Odelia, on the other hand, understands what cats are saying, and she translated my thoughts to the medical woman.“Is it bad, Vena?” she asked.

“You better believe it, baby,” said the large woman. Vena is cut from the same mold that produced the likes of John Cena and Arnold Schwarzenegger and could probably have been a pro wrestler if she hadn’t decided to become a professional pet torturer instead. She was shaking her head in abject dismay. “He must have been in a lot of pain for a long time. Three teeth are beyond salvage. Broken off, protruding roots, infected gum, pus dripping from an abscess. Here. I’ll show you,” she said, and probed my painful gum with obvious delight. “See? And here. See how swollen his gums are?”

I had half a mind to bite down on her fingers, but decided not to. Not out of the goodness of my own heart, mind you, but because I didn’t want to risk hurting my teeth even more. Vena was right. I had been suffering quite a bit of pain lately, but had simply favored the other side of my mouth until the pain went away all by itself. Unfortunately it looked as if Harriet might be right after all: toothaches don’t simply go away,the way other aches and pains often do. They need a professional’s touch to get better.

“So is she going to fix my teeth now?” I asked, speaking a little unclearly as one does when a veterinarian has her fingers jammed practically down one’s throat.

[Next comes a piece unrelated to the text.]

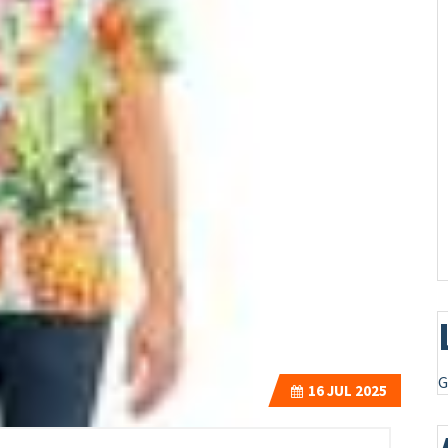
G
16
JUL 2025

“You’re going to have to leave him with me,” said Vena, finally dragging her eyes away from the devastated area that apparently was my mouth.

“What?” I said, aghast.

“I need to pull all these,” she said, as she raked her finger along my painful teeth, in the process drawing a whimper from yours truly. “And to do that I need to sedate him, of course, and then when he wakes up I’d like to make sure he’s fine before I send him home.”

“But I don’t want to stay here!” I said.

“It’s necessary,” Vena said, as if she could actually understand my heartfelt lament.

“Of course,” said Odelia, immediately caving like a true wimp!

“I’m also going to draw some blood,” said Vena, and proceeded to bring out a huge lawnmower!

Well, not a lawnmower, maybe, but one of those contraptions Chase likes to use in the morning to remove the stubble from his chin and cheeks.

And before I knew what was happening, she’d planted the contraption against my arm and was using it to remove my precious fur!

“Oh, my God!” Brutus cried, holding his paws up to his head in consternation.

“I can’t watch this,” said Harriet, turning away from the horrid procedure.

“Does it hurt, Max?” asked Dooley, the third one in the peanut gallery to make a comment.